Due to its configuration, the cell was a potentially oxygen-deficient workspace that required additional planning and work controls, including a trained confined space rescue team.
“Safety is our priority throughout any and all work activities at the site,” said Stephen Bousquet, EM WVDP federal project director for the Main Plant demolition. “This led to an impressive decontamination effort that involved a confined workspace, requiring layers of protective clothing, and numerous industrial and radiological hazard controls.”
After decades of deactivation work in the Main Plant, the cell remained the building’s largest source of radioactive material. Crews used liquid nitrogen — an aggressive, yet safe, cleaning application that included use of a decontamination wand — to decontaminate the cell, safely collecting material in a vacuum system for disposal. A unique benefit of the liquid nitrogen technology is that it did not create a secondary waste stream.
Site workers designed several mock-ups to train employees on the system, leading to improvements in safety, work controls and equipment.
Similar to an elevator, an in-cell mast climber was used to allow employees to safely access all areas of the 57-foot-tall cell. Portable ventilation units provided appropriate air exchanges to ensure a safe work environment. Operators also performed work in air-supplied bubble suits with air-supplied respirators.
Work plans incorporated previous site experience and corporate experience, industry best practices and lessons learned from similar deactivation projects to anticipate and mitigate potential adverse events. Work controls were implemented to reduce radiation exposure to workers during deactivation and waste packaging.

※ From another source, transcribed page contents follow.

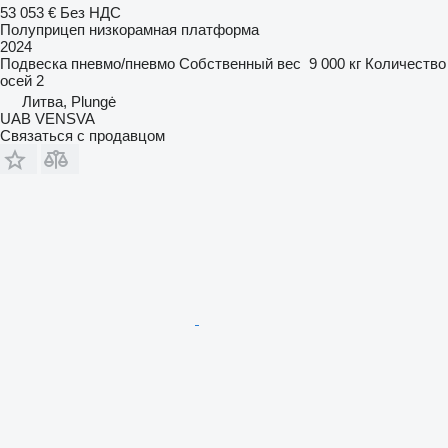
53 053 €
Без НДС
Полуприцеп низкорамная платформа
2024
Подвеска
пневмо/пневмо
Собственный вес
9 000 кг
Количество
осей
2
Литва, Plungė
UAB VENSVA
Связаться с продавцом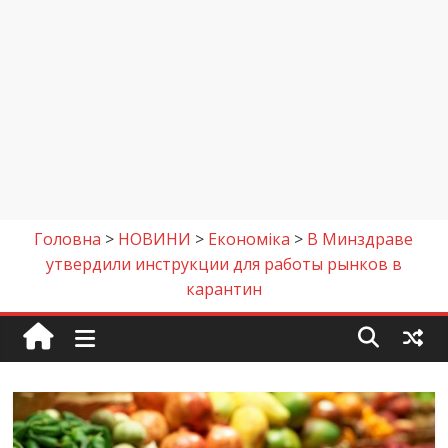
Головна
>
НОВИНИ
>
Економіка
>
В Минздраве
утвердили инструкции для работы рынков в
карантин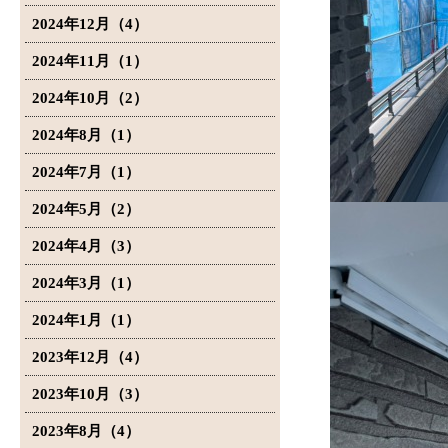
2024年12月（4）
2024年11月（1）
2024年10月（2）
2024年8月（1）
2024年7月（1）
2024年5月（2）
2024年4月（3）
2024年3月（1）
2024年1月（1）
2023年12月（4）
2023年10月（3）
2023年8月（4）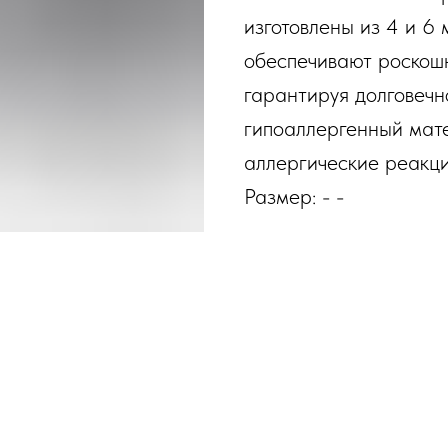
изготовлены из 4 и 6
обеспечивают роскошн
гарантируя долговечн
гипоаллергенный мате
аллергические реакци
Размер: - -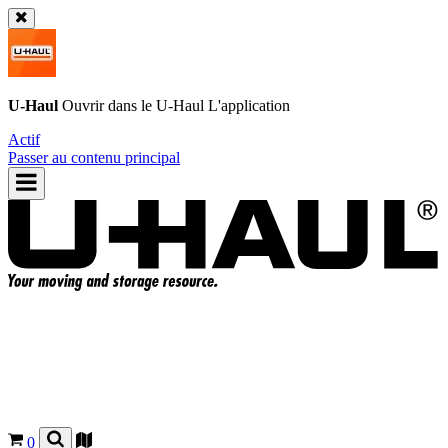
U-Haul
Ouvrir dans le
U-Haul
L'application
Actif
Passer au contenu principal
0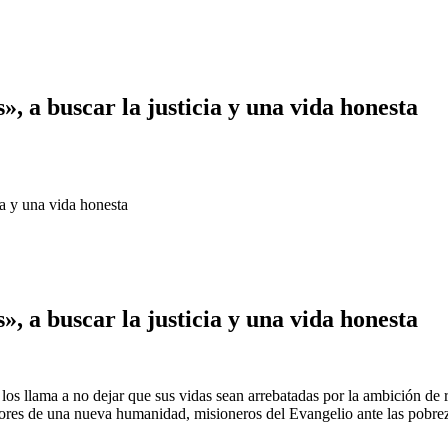
», a buscar la justicia y una vida honesta
ia y una vida honesta
», a buscar la justicia y una vida honesta
s llama a no dejar que sus vidas sean arrebatadas por la ambición de riq
tores de una nueva humanidad, misioneros del Evangelio ante las pobreza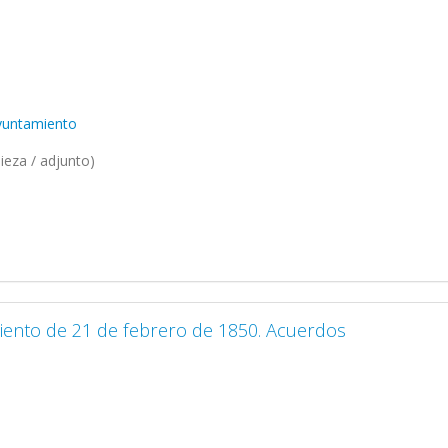
Ayuntamiento
ieza / adjunto)
iento de 21 de febrero de 1850. Acuerdos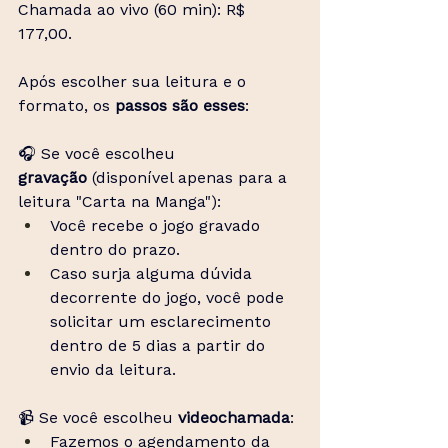
Chamada ao vivo (60 min): R$ 
177,00.
Após escolher sua leitura e o 
formato, os 
passos são esses
:
🎧 Se você escolheu 
gravação
 (disponível apenas para a 
leitura "Carta na Manga"):
Você recebe o jogo gravado 
dentro do prazo.
Caso surja alguma dúvida 
decorrente do jogo, você pode 
solicitar um esclarecimento 
dentro de 5 dias a partir do 
envio da leitura.​
📹 Se você escolheu
 videochamada
: 
Fazemos o agendamento da 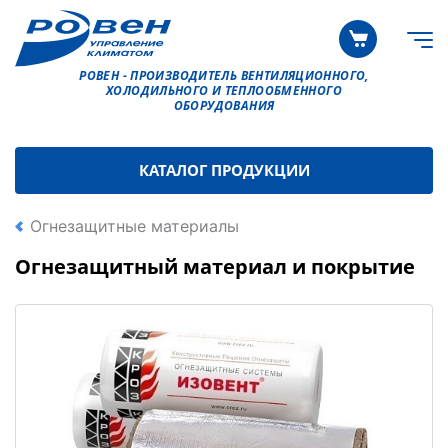
РОВЕН - ПРОИЗВОДИТЕЛЬ ВЕНТИЛЯЦИОННОГО,
ХОЛОДИЛЬНОГО И ТЕПЛООБМЕННОГО
ОБОРУДОВАНИЯ
КАТАЛОГ ПРОДУКЦИИ
Огнезащитные материалы
Огнезащитный материал и покрытие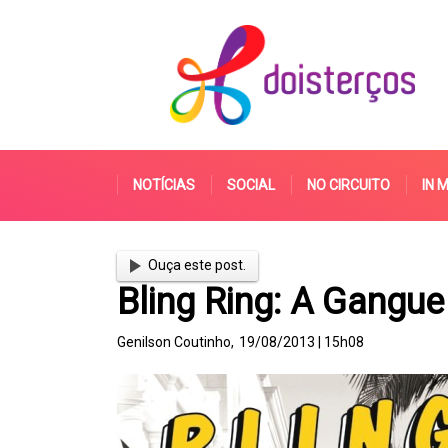
NOTÍCIAS
SOCIAL
NO CIRCUITO
IN 
Ouça este post.
Bling Ring: A Gangu
Genilson Coutinho,
19/08/2013 | 15h08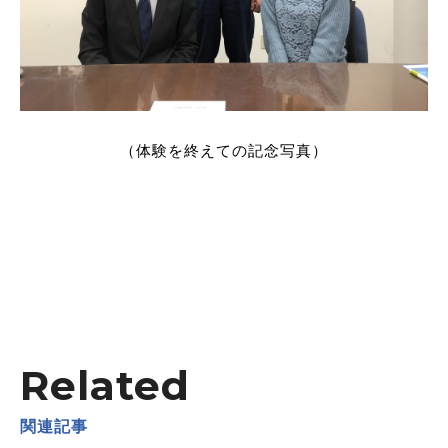
（体験を終えての記念写真）
Related
関連記事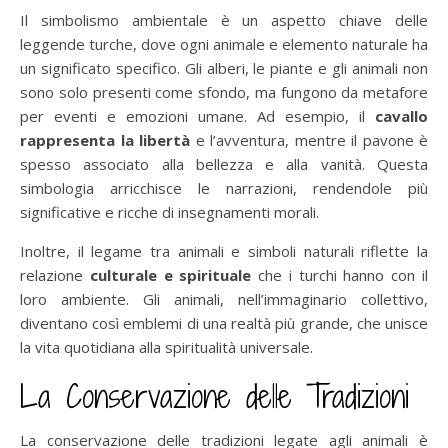
Il simbolismo ambientale è un aspetto chiave delle
leggende turche, dove ogni animale e elemento naturale ha
un significato specifico. Gli alberi, le piante e gli animali non
sono solo presenti come sfondo, ma fungono da metafore
per eventi e emozioni umane. Ad esempio, il
cavallo
rappresenta la libertà
e l’avventura, mentre il pavone è
spesso associato alla bellezza e alla vanità. Questa
simbologia arricchisce le narrazioni, rendendole più
significative e ricche di insegnamenti morali.
Inoltre, il legame tra animali e simboli naturali riflette la
relazione
culturale e spirituale
che i turchi hanno con il
loro ambiente. Gli animali, nell’immaginario collettivo,
diventano così emblemi di una realtà più grande, che unisce
la vita quotidiana alla spiritualità universale.
La Conservazione delle Tradizioni
La conservazione delle tradizioni legate agli animali è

“This accomplishment demonstrates the importance that planning, work control and worker feedback have when it comes to high-hazard work activities,” said Tom Dogal, CHBWV facility disposition manager. “Working closely with employees, management and DOE, feedback was used to further improve processes and safety controls during the deactivation. It was this employee engagement that led to a safe, compliant and successful outcome.”